By Alex R. Piquero
Professor of criminology and associate dean for graduate programs at UTD
This is not a column that is against Michael Vick’s participation in the Bill Walsh Diversity Coaching Fellowship with the Kansas City Chiefs. Nor is it a column that supports Vick’s participation as a coaching intern under coach Andy Reid.
Instead, I’m writing about the complicated story underlying Vick’s crimes, his criminal justice punishment, his reinstatement into the NFL and his future as a citizen — whether that includes coaching high school, college or professional athletes, or working at Starbucks, selling life insurance or handling bags for a large airline.
There is no need to rehash Vick’s atrocious participation in animal cruelty. He served over a year and a half at a federal penitentiary followed by a three-year probation sentence. NFL Commissioner Roger Goodell conditionally reinstated Vick, and he signed and played with the Eagles from 2009 to 2012 under Reid, then another year after Reid’s departure.

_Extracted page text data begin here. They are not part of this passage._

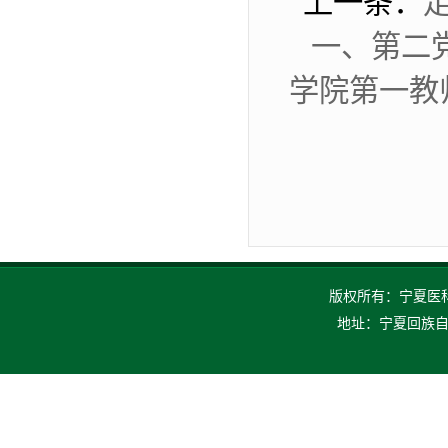
上一条：
一、第二
学院第一教
版权所有：宁夏医科大
地址：宁夏回族自治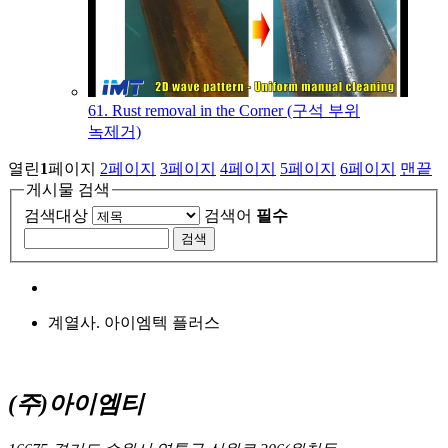
61. Rust removal in the Corner (구석 부위
녹제거)
열린
1
페이지
2
페이지
3
페이지
4
페이지
5
페이지
6
페이지
맨끝
게시물 검색
검색대상
검색어
필수
계열사. 아이엠텍 플러스
(주)아이엠티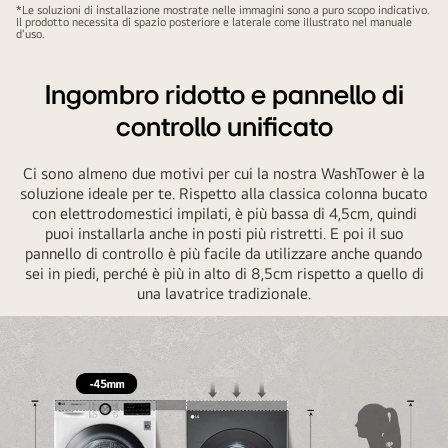
WashTower
*Le soluzioni di installazione mostrate nelle immagini sono a puro scopo indicativo.
Il prodotto necessita di spazio posteriore e laterale come illustrato nel manuale
installata
d'uso.
in
armonia
Ingombro ridotto e pannello di
con
controllo unificato
altri
mobili.
Ci sono almeno due motivi per cui la nostra WashTower è la
soluzione ideale per te. Rispetto alla classica colonna bucato
con elettrodomestici impilati, è più bassa di 4,5cm, quindi
puoi installarla anche in posti più ristretti. E poi il suo
pannello di controllo è più facile da utilizzare anche quando
sei in piedi, perché è più in alto di 8,5cm rispetto a quello di
una lavatrice tradizionale.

As a criminologist, I have long been interested in the very controversial issue of race and crime. I love the game of football, and I also happen to love dogs. I put those interests into a study published in Social Science Quarterly that I conducted with several colleagues in which we sought to examine attitudes toward Vick’s criminal justice punishment and his subsequent reinstatement.
During the fall of 2009, we collected data via a random-digit dial sample of 420 adults and asked them two straightforward questions: Did participants think “Michael Vick’s criminal punishment of serving 18 months in prison for running a dogfighting ring for years” was “too harsh,” “too soft” or “just right”? And did they “agree with the NFL commissioner’s decision to allow Vick to return to the NFL”? Response options were “disagree” and “agree.”
Initially, we found that only 12 percent of respondents thought his punishment was “too harsh,” with the remainder evenly split between “too soft” or “just right.” Respondents were also slightly more likely to agree with Goodell’s reinstatement decision. Yet when we considered whether there were race differences with respect to these responses, we were struck by the findings.
We found that 31 percent of non-whites thought the punishment was “too harsh,” but only 9 percent of whites felt the same way.
When it came to Vick’s return to the NFL, 71 percent of non-whites agreed with Vick’s reinstatement, compared to 53 percent of whites.
These findings say a lot about attitudes toward punishment, and they say even more about attitudes toward re-entry and the ability to earn a living. And echoing a lot of what we see today about people’s experiences with the criminal justice system more generally, it showcases the important divides in how people perceive the system punishing offenders and subsequently reintegrating them back into society.
Were those attitudes about Vick driven by race? Or were they driven by the image of dogs abused and slaughtered? Or were they driven by something else? That is hard to discern in a survey, of course, but it does raise a host of many interesting questions.
There is a memorable scene in Disney’s “The Lion King,” in which Rafiki tells Simba, “Oh yes, the past can hurt. But the way I see it, you can either run from it or learn from it.” Vick will never escape his past, one that he has acknowledged, served his sentence for, and returned to society by becoming involved in many ways to educate both the public and himself about his incomprehensible behavior.